Replacing the Naive Bayes with SVM
from sklearn.svm import SVC
pipeline = Pipeline([('bow', CountVectorizer()),
('Tf-IDF weights', TfidfTransformer()),('SVM classifier', SVC())])
pipeline.fit(X_train,y_train)
n_predict = pipeline.predict(X_test)
print(confusion_matrix(y_test,n_predict))

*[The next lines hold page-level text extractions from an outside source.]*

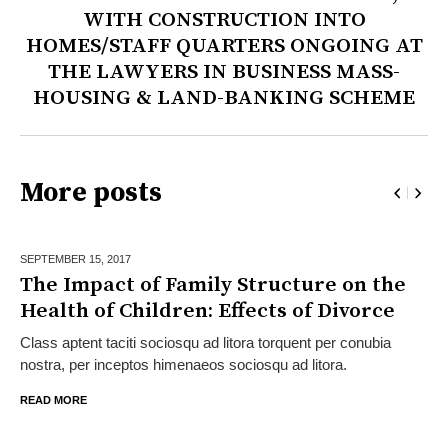
WITH CONSTRUCTION INTO
HOMES/STAFF QUARTERS ONGOING AT
THE LAWYERS IN BUSINESS MASS-
HOUSING & LAND-BANKING SCHEME
More posts
SEPTEMBER 15,
2017
The Impact of Family Structure on the
Health of Children: Effects of Divorce
Class aptent taciti sociosqu ad litora torquent per conubia
nostra, per inceptos himenaeos sociosqu ad litora.
READ MORE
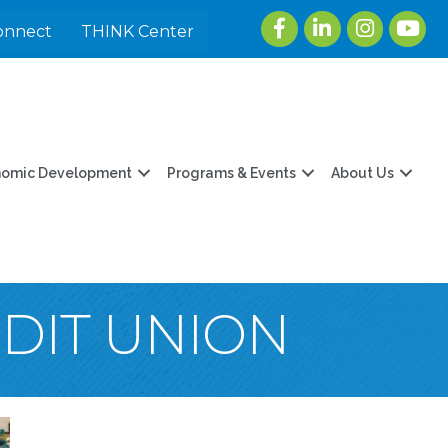
Facebook
LinkedIn
Instagram
youtu
onnect
THINK Center
nomic Development
Programs & Events
About Us
EDIT UNION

#Comparing SVM and TF-IDF results with Naive Bayes without TF-IDF
print("SVM and TF-IDF")
print(classification_report(y_test,n_predict))
print('Naive Bayes \n')
print(classification_report(y_test,predict))
SVM and TF-IDF
precision recall f1-score support
1 0.96 0.59 0.73 228
5 0.91 0.99 0.95 998
accuracy 0.92 1226
macro avg 0.94 0.79 0.84 1226
weighted avg 0.92 0.92 0.91 1226
Naive Bayes
precision recall f1-score support
1 0.88 0.70 0.78 228
5 0.93 0.98 0.96 998
accuracy 0.93 1226
macro avg 0.91 0.84 0.87 1226
weighted avg 0.92 0.93 0.92 1226
Result: We were able to train and categorize reviews to 1 or 5 star ratings.
Our dataset didn’t perform well with Naive Bayes and TF-IDF processing, though applying SVM with TF-IDF gave us better precision. Only using the Naive Bayes classifier with text pre-processing also gave us great results, with a better recall rate than the former.
It depends which metric needs to be improved upon and accordingly we can choose the model to apply!